23 de setembro de 2016 – Sexta-feira, 25ª semana

Leitura: Ecl 3,1-11

Na leitura de hoje, Coélet (Eclesiastes) apresenta a prova do tempo. Desaparece a ficção salomônica (1,12-2,26), e uma visão universal ocupa a cena.

A Bíblia do Peregrino (p. 1492) comenta: Não se apresenta na forma de experiência nem de tom pessoal (até o v. 10). Como se tivesse passado pelo palco um desfile mudo. Nisto se apóia a força dessa procissão implacável: quatorze duplas, cada par bem unido, a série é heterogênea. Há individuais e coletivas, de sentimento e de ação, o homem as realiza ou as sofre. Toda essa variedade tem algo em comum: o caráter polar, de extremos e oposições, seu desenrolar no tempo. Do nascimento à morte – primeira dupla – o homem está colocado no tempo, que o recebe, o empurra, o envolve e o expulsa para recomeçar com outra geração (conforme dizia 1,3).

Tudo tem seu tempo. Há um momento oportuno para tudo que acontece debaixo do céu (v. 1).

Seguem-se quatorze partes de oposições que abrangem todo o agir humano, no seu duplo aspecto positivo ou negativo. Metade de nossa existência é negativa e voltada para a morte. Metade das ocupações do homem é sinistra, metade de suas ações são gestos de luto. A morte já deixou a sua marca sobre a vida. Esta é uma sequência de atos desconexos (vv. 1-8), sem metade (vv. 9-13) a não ser a morte, que, por sua vez, não tem sentido (vv. 14-22).

Tempo de nascer e tempo de morrer (v. 2a).

Nascer e morrer são os limites da existência, dos quais o homem normalmente não pode dispor.

Tempo de plantar e tempo de colher a planta.
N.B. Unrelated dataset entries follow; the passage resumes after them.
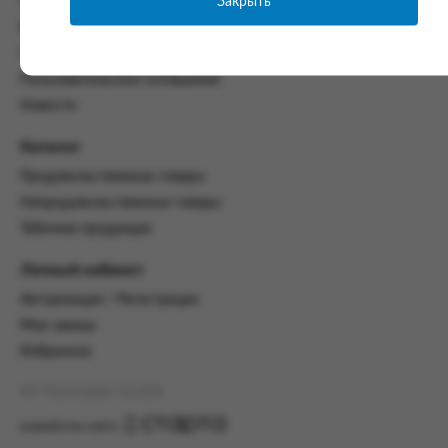
Закрыть
Часто задаваемые вопросы
со всеми условиями, оговоренными
Контакты
настоящим Соглашением.
Политика конфиденциальности
Предмет и порядок заключения
Пользовательское соглашение
соглашения:
Новости
2.1. Предметом Соглашения является оказание
Заказчику услуг по оформлению заказа (далее -
Каталог
Заказ) на формирование и вручение передачи
Продовольственные товары
ПОО.
Непродовольственные товары
2.2. Настоящее Соглашение считается
Табачная продукция
заключенным после прохождения Заказчиком
процедуры принятия условий данного
Личный кабинет
Соглашения на сайте www.промсервис.рус
посредством установки галочки в разделе «Я
Авторизация / Регистрация
ознакомлен и согласен с условиями
Мои заказы
Соглашения».
Избранное
2.3. Заказчик выбирает учреждение
и заполняет Заказ на передачу товаров в
АО "Промсервис" (c) 2026
соответствии с инструкциями, размещенными
на сайте Исполнителя, с указанием
разработка сайта
информации о лице, которому необходимо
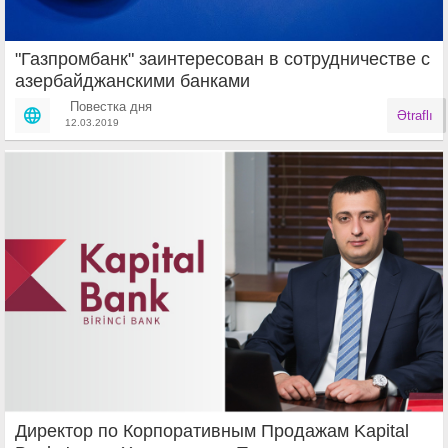
"Газпромбанк" заинтересован в сотрудничестве с
азербайджанскими банками
Повестка дня
Ətraflı
12.03.2019
Директор по Корпоративным Продажам Kapital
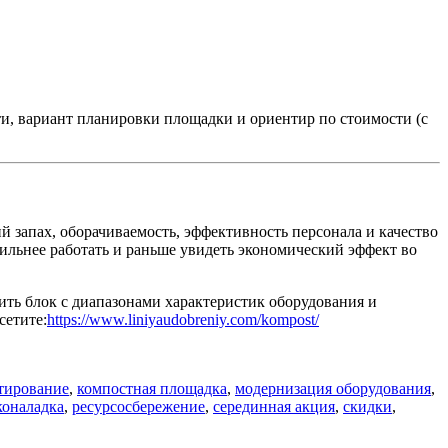
и, вариант планировки площадки и ориентир по стоимости (с
й запах, оборачиваемость, эффективность персонала и качество
бильнее работать и раньше увидеть экономический эффект во
ить блок с диапазонами характеристик оборудования и
сетите:
https://www.liniyaudobreniy.com/kompost/
тирование
,
компостная площадка
,
модернизация оборудования
,
коналадка
,
ресурсосбережение
,
серединная акция
,
скидки
,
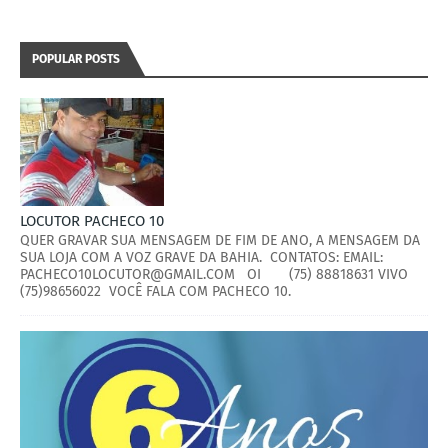
POPULAR POSTS
LOCUTOR PACHECO 10
QUER GRAVAR SUA MENSAGEM DE FIM DE ANO, A MENSAGEM DA
SUA LOJA COM A VOZ GRAVE DA BAHIA. CONTATOS: EMAIL:
PACHECO10LOCUTOR@GMAIL.COM OI (75) 88818631 VIVO
(75)98656022 VOCÊ FALA COM PACHECO 10.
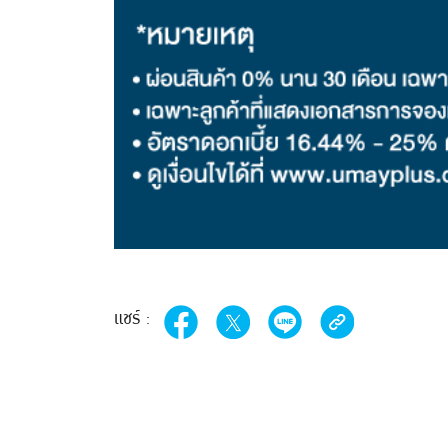
แชร์ :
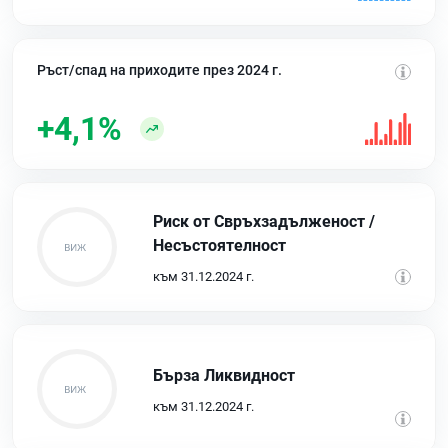
Ръст/спад на приходите през 2024 г.
+4,1%
Риск от Свръхзадълженост /
Несъстоятелност
към 31.12.2024 г.
Бърза Ликвидност
към 31.12.2024 г.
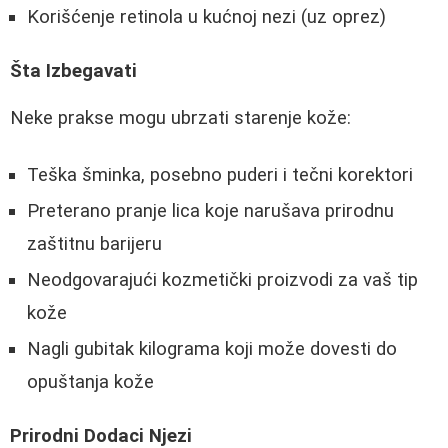
Korišćenje retinola u kućnoj nezi (uz oprez)
Šta Izbegavati
Neke prakse mogu ubrzati starenje kože:
Teška šminka, posebno puderi i tečni korektori
Preterano pranje lica koje narušava prirodnu
zaštitnu barijeru
Neodgovarajući kozmetički proizvodi za vaš tip
kože
Nagli gubitak kilograma koji može dovesti do
opuštanja kože
Prirodni Dodaci Njezi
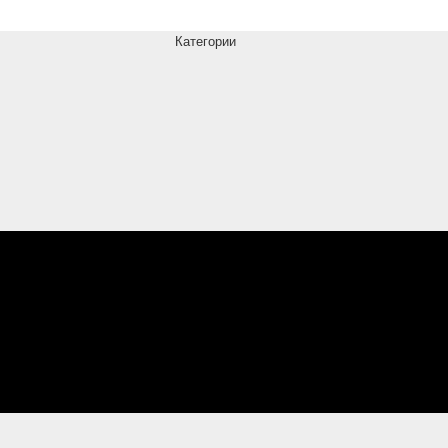
Категории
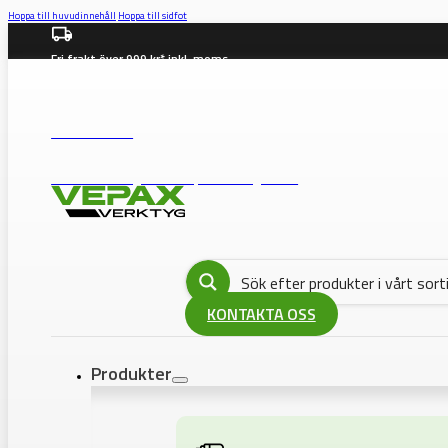
Hoppa till huvudinnehåll
Hoppa till sidfot
Fri frakt över 999 kr* inkl. moms
info@vepax.se
08-562 372 00
BUTIK: Västberga Allé 36B, 12630 Hägersten
KONTAKTA OSS
Produkter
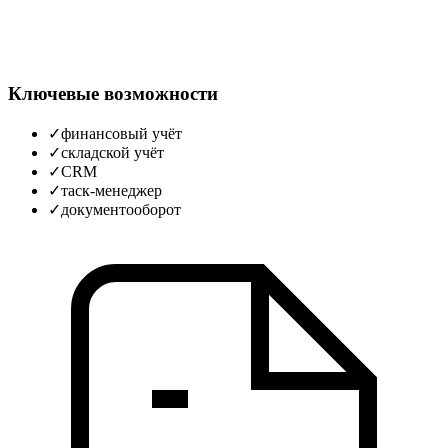
Ключевые возможности
✓
финансовый учёт
✓
складской учёт
✓
CRM
✓
таск‑менеджер
✓
документооборот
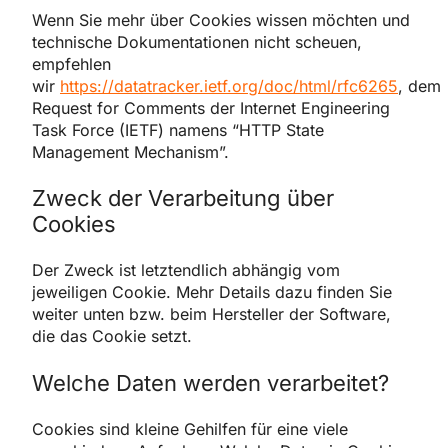
Wenn Sie mehr über Cookies wissen möchten und
technische Dokumentationen nicht scheuen,
empfehlen
wir
https://datatracker.ietf.org/doc/html/rfc6265
, dem
Request for Comments der Internet Engineering
Task Force (IETF) namens “HTTP State
Management Mechanism”.
Zweck der Verarbeitung über
Cookies
Der Zweck ist letztendlich abhängig vom
jeweiligen Cookie. Mehr Details dazu finden Sie
weiter unten bzw. beim Hersteller der Software,
die das Cookie setzt.
Welche Daten werden verarbeitet?
Cookies sind kleine Gehilfen für eine viele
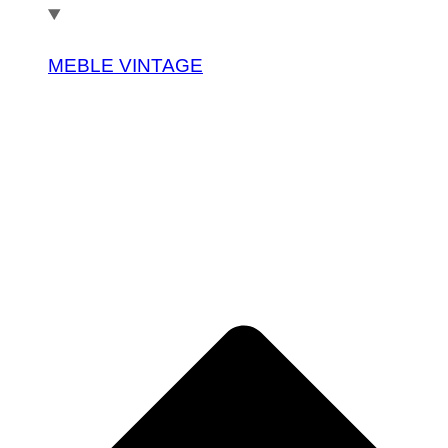
MEBLE VINTAGE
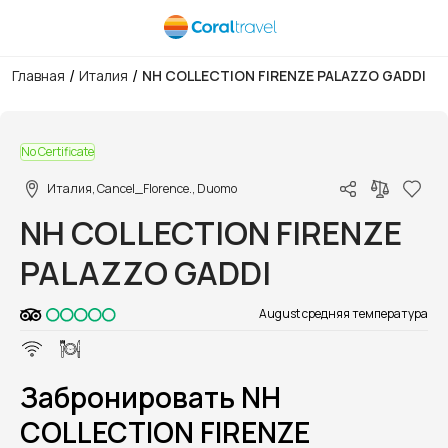
/
/
Главная
Италия
NH COLLECTION FIRENZE PALAZZO GADDI
1/1
No Certificate
Италия, Cancel_Florence., Duomo
NH COLLECTION FIRENZE
PALAZZO GADDI
August средняя температура
Забронировать NH
COLLECTION FIRENZE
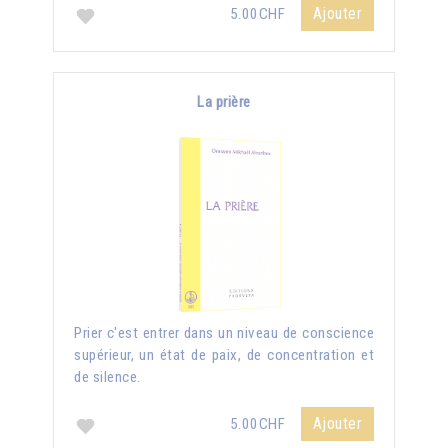
Ajouter
5.00CHF
La prière
Prier c'est entrer dans un niveau de conscience
supérieur, un état de paix, de concentration et
de silence.
Ajouter
5.00CHF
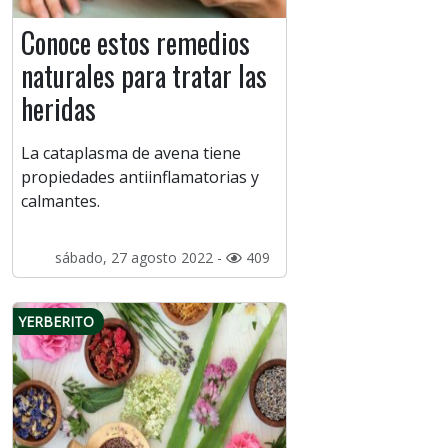
Conoce estos remedios
naturales para tratar las
heridas
La cataplasma de avena tiene
propiedades antiinflamatorias y
calmantes.
sábado, 27 agosto 2022 -
409
YERBERITO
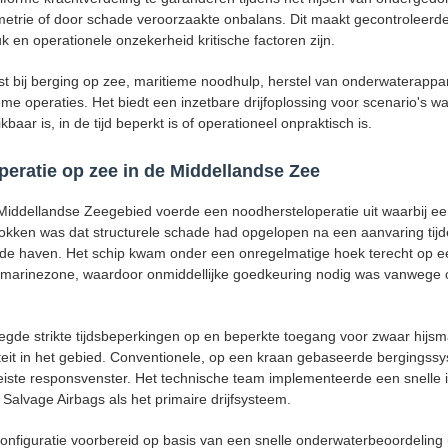
trie of door schade veroorzaakte onbalans. Dit maakt gecontroleerde 
k en operationele onzekerheid kritische factoren zijn.
t bij berging op zee, maritieme noodhulp, herstel van onderwaterappa
e operaties. Het biedt een inzetbare drijfoplossing voor scenario's w
ikbaar is, in de tijd beperkt is of operationeel onpraktisch is.
peratie op zee in de Middellandse Zee
Middellandse Zeegebied voerde een noodhersteloperatie uit waarbij een
kken was dat structurele schade had opgelopen na een aanvaring tij
de haven. Het schip kwam onder een onregelmatige hoek terecht op e
marinezone, waardoor onmiddellijke goedkeuring nodig was vanwege op
egde strikte tijdsbeperkingen op en beperkte toegang voor zwaar hijs
eit in het gebied. Conventionele, op een kraan gebaseerde bergingss
eiste responsvenster. Het technische team implementeerde een snelle i
alvage Airbags als het primaire drijfsysteem.
onfiguratie voorbereid op basis van een snelle onderwaterbeoordeling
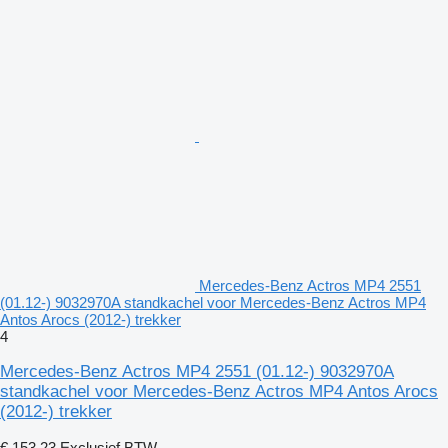
Mercedes-Benz Actros MP4 2551
(01.12-) 9032970A standkachel voor Mercedes-Benz Actros MP4
Antos Arocs (2012-) trekker
4
Mercedes-Benz Actros MP4 2551 (01.12-) 9032970A
standkachel voor Mercedes-Benz Actros MP4 Antos Arocs
(2012-) trekker
€ 153,23
Exclusief BTW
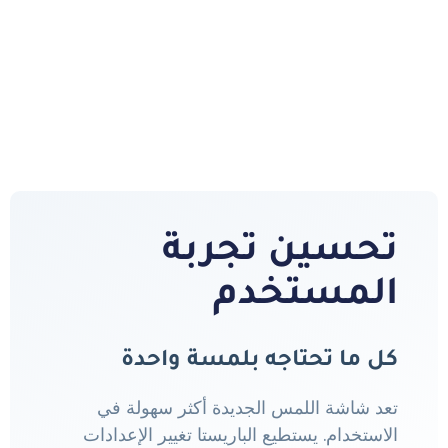
تحسين تجربة
المستخدم
كل ما تحتاجه بلمسة واحدة
تعد شاشة اللمس الجديدة أكثر سهولة في
الاستخدام. يستطيع الباريستا تغيير الإعدادات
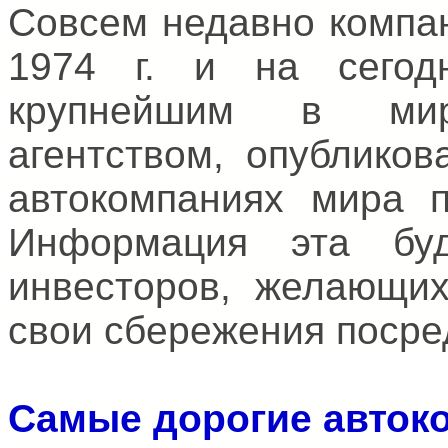
Совсем недавно компан
1974 г. и на сегод
крупнейшим в мире
агентством, опублико
автокомпаниях мира п
Информация эта бу
инвесторов, желающих
свои сбережения посре
Самые дорогие авток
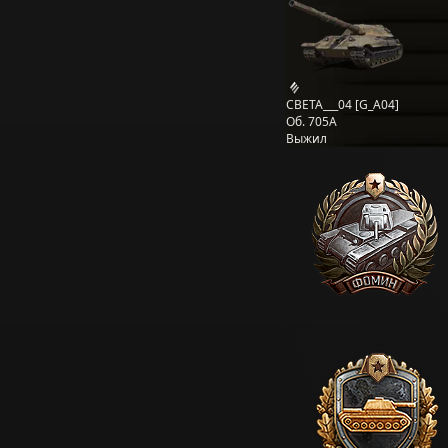
CBETA___04 [G_A04]
Об. 705А
Выжил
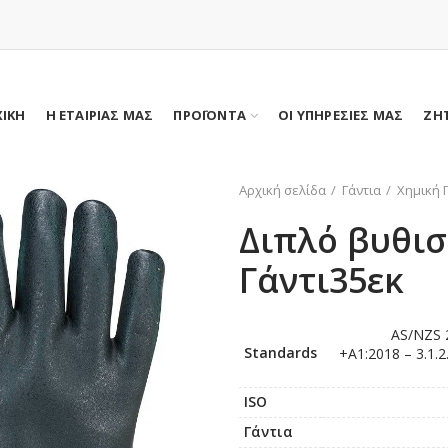
ΧΙΚΗ
Η ΕΤΑΙΡΙΑΣ ΜΑΣ
ΠΡΟΪΟΝΤΑ
ΟΙ ΥΠΗΡΕΣΙΕΣ ΜΑΣ
ΖΗ
Αρχική σελίδα
Γάντια
Χημική 
Διπλό βυθισ
Γάντι35εκ
AS/NZS 2
Standards
+A1:2018 – 3.1.2
ISO
Γάντια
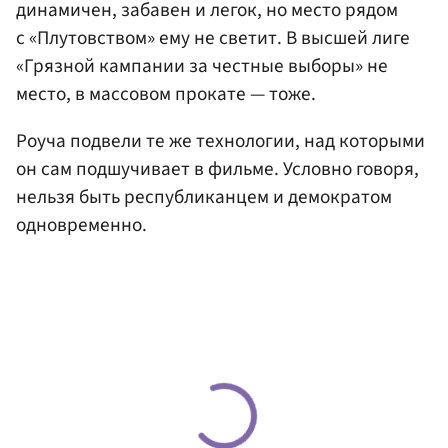
динамичен, забавен и легок, но место рядом
с «Плутовством» ему не светит. В высшей лиге
«Грязной кампании за честные выборы» не
место, в массовом прокате — тоже.
Роуча подвели те же технологии, над которыми
он сам подшучивает в фильме. Условно говоря,
нельзя быть республиканцем и демократом
одновременно.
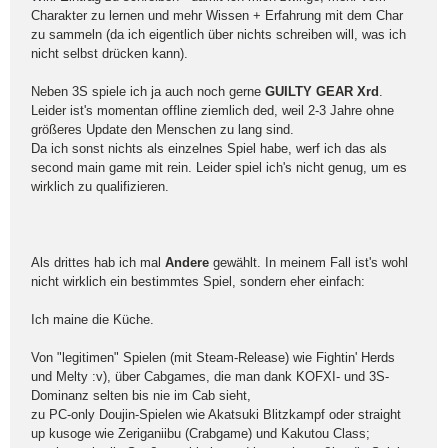
Charakter zu lernen und mehr Wissen + Erfahrung mit dem Char
zu sammeln (da ich eigentlich über nichts schreiben will, was ich
nicht selbst drücken kann).
Neben 3S spiele ich ja auch noch gerne
GUILTY GEAR Xrd
.
Leider ist's momentan offline ziemlich ded, weil 2-3 Jahre ohne
größeres Update den Menschen zu lang sind.
Da ich sonst nichts als einzelnes Spiel habe, werf ich das als
second main game mit rein. Leider spiel ich's nicht genug, um es
wirklich zu qualifizieren.
Als drittes hab ich mal
Andere
gewählt. In meinem Fall ist's wohl
nicht wirklich ein bestimmtes Spiel, sondern eher einfach:
Ich maine die Küche.
Von "legitimen" Spielen (mit Steam-Release) wie Fightin' Herds
und Melty :v), über Cabgames, die man dank KOFXI- und 3S-
Dominanz selten bis nie im Cab sieht,
zu PC-only Doujin-Spielen wie Akatsuki Blitzkampf oder straight
up kusoge wie Zeriganiibu (Crabgame) und Kakutou Class;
Tempo de matar e tempo de salvar; tempo de destruir e tempo de construir (vv. 2b-3).

“Matar” ou deixar morrer. Pode referir-se à guerra ou a sentenças de morte dentro da lei. Como o autor não especifica, é terrível pensar que os assassinos têm seu tempo determinado (cf. Lc 12,20; cf. em Lc 14,28-32: construir e guerrear). Em Jr 1,10, o jovem profeta é constituído “para arrancar e para destruir, para exterminar e para demolir, para construir e para plantar.”

Tempo de chorar e tempo de rir; tempo de lamentar e tempo de dançar (v. 4).

Jesus lamenta a indiferença da sua geração em Lc 7,32p (cf. o contraste em Lc 6,21.25).

Tempo de atirar pedras e tempo de as amontoar; tempo de abraçar e tempo de se separar (v. 5).

O sentido da primeira dupla é duvidoso. Sabemos que os antigos usavam pedras para contar e para tirar sortes; em tempo de guerra podiam assolar um campo cobrindo-o de pedras (2Rs 3,19.25). A tradição rabínica pensa que trata de relações sexuais.

Tempo de buscar e tempo de perder; tempo de guardar e tempo de esbanjar. Tempo de rasgar e tempo de costurar; tempo de calar e tempo de falar (vv. 6-7).

Corresponde a Eclo 20,6: “Há quem se cala por não ter resposta e há quem se cala por conhecer o momento.”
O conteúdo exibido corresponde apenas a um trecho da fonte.